Voor zover er in het onderhavige uitwerkingsplan is voorzien in een aangewezen bouwplan is deze gesitueerd op percelen welke in eigendom zijn bij de gemeente en derhalve is het kostenverhaal anderszins verzekerd middels opname in de grondprijs.
Ten aanzien van de dekking van reeds gemaakte en nog te maken kosten kan gesteld worden dat deze worden gedekt uit de grondopbrengsten woningbouw. Alle kosten en opbrengsten zijn opgenomen binnen de vastgestelde grondexploitatie Stadshagen.
Op basis van het bovenstaande wordt het uitwerkingsplan geacht economisch uitvoerbaar te zijn.
Op 15 november 2017 is er een inloopbijeenkomst geweest, waarbij de buurt is geïnformeerd over de plannen in Breezicht. De reacties waren overwegend positief.
Op 3 juli 2018 is er opnieuw een inloopbijeenkomst geweest, hierbij is de buurt geïnformeerd over de verder uitgewerkte plannen. De bijeenkomst is druk bezocht en de reacties waren wederom overwegend positief.
Het plan is in het kader van het als bedoel in artikel 10 Besluit ruimtelijke ordening toegestuurd naar de provincie Overijssel, het waterschap Drents Overijsselse Delta, de veiligheidsregio en de gemeenten Kampen en Zwarte Waterland.

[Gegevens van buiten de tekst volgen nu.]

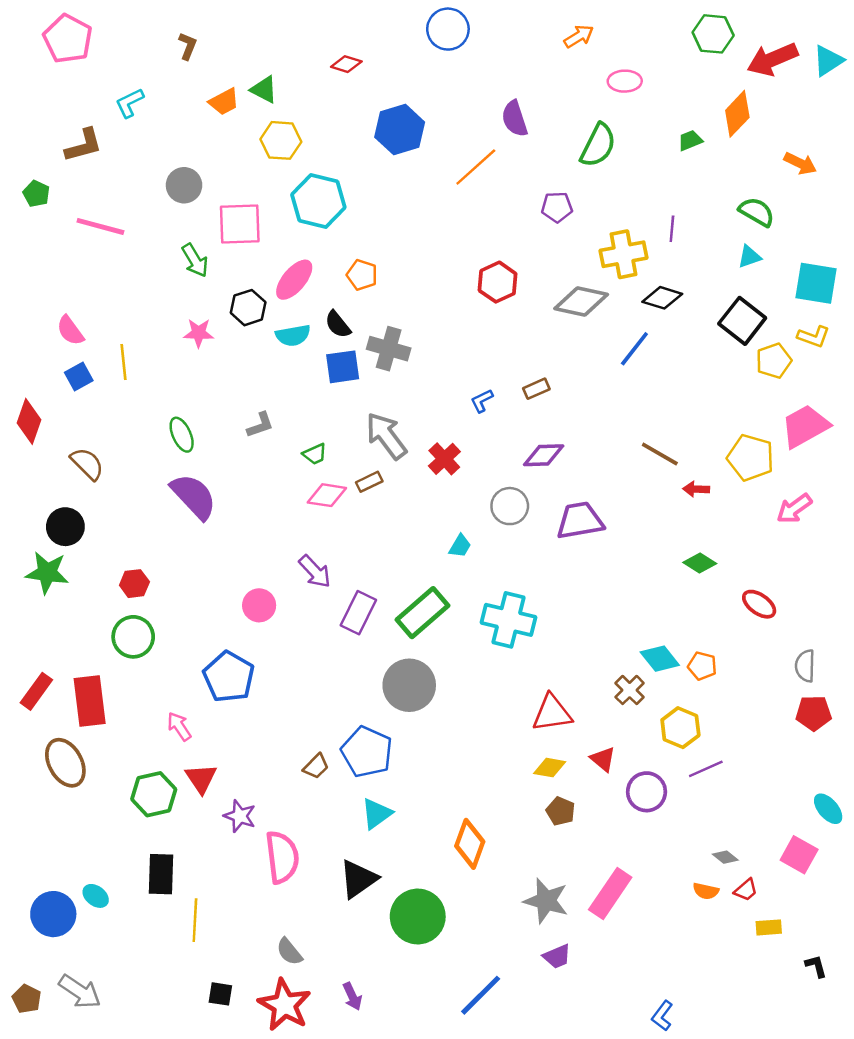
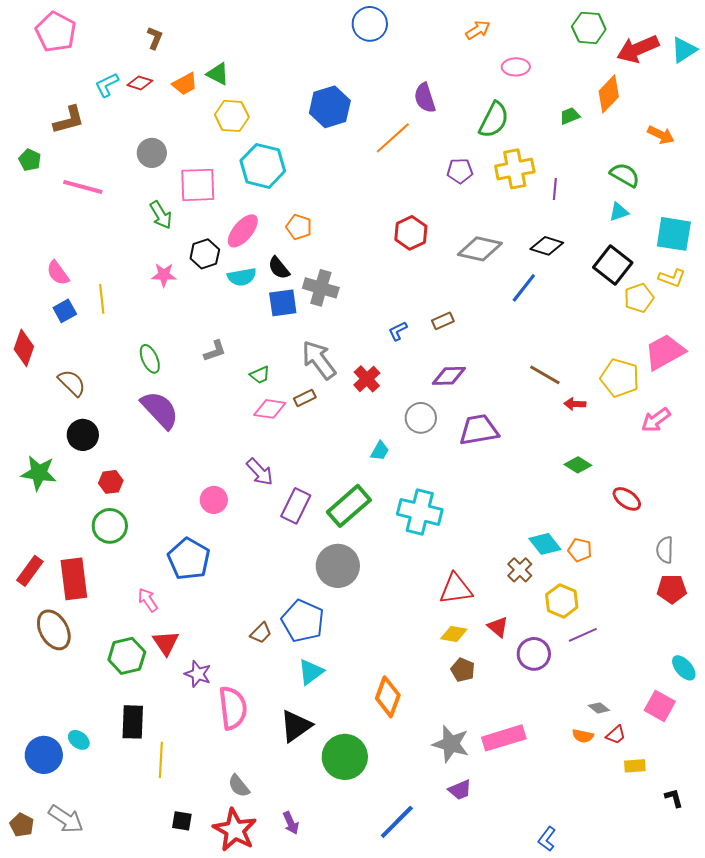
red diamond: (346, 64) -> (140, 83), moved
yellow cross: (624, 254) -> (515, 169), moved
black circle: (65, 527) -> (83, 435), moved
pink rectangle: (610, 893) -> (504, 738), turned 39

Gereageerd hebben de provincie, het waterschap, de veiligheidsregio en de gemeente Zwartewaterland.
De provincie heeft geconstateerd dat het uitwerkingsplan niet in strijd is met het provinciale beleid en het past binnen de gemaakte woningafspraken
Het waterschap had enkele opmerkingen van redactionele aard, die verwerkt zijn in de toelichting op het uitwerkingsplan.

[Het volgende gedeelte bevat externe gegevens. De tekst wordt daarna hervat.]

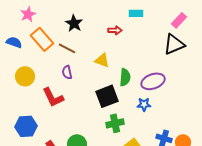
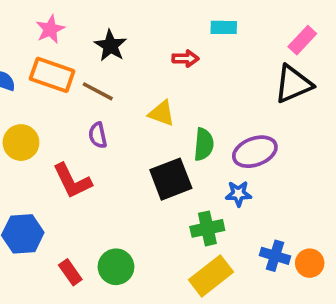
pink star: (28, 14) -> (50, 29), moved
orange rectangle: (42, 39) -> (52, 75), turned -30
green cross: (115, 123) -> (207, 228), moved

De veiligheidsregio heeft geconstateerd dat er geen zaken zijn die relevant zijn voor de (externe) veiligheid. In de directe omgeving zijn geen risicobronnen aanwezig. Wel geldt voor het hele gebied een overstromingsrisico. Hier wordt voldoende aandacht aan besteed in het plan.
De gemeente Zwartewaterland heeft gemeld geen opmerkingen te hebben op het plan.
Reactie provincie Overijssel
De provincie geeft aan de binnen het plan worden geen grootschalige (extra) ontwikkelingen mogelijk gemaakt. Het doel is het uitwerken van een woonbestemming voor circa 600 woningen. Dit plan is niet in strijd met het provinciale beleid en het past binnen de gemaakte Woonafspraken.
Hiermee is, voor zover het de provinciale diensten betreft, voldaan aan het ambtelijke vooroverleg als bedoeld in het Besluit ruimtelijke ordening.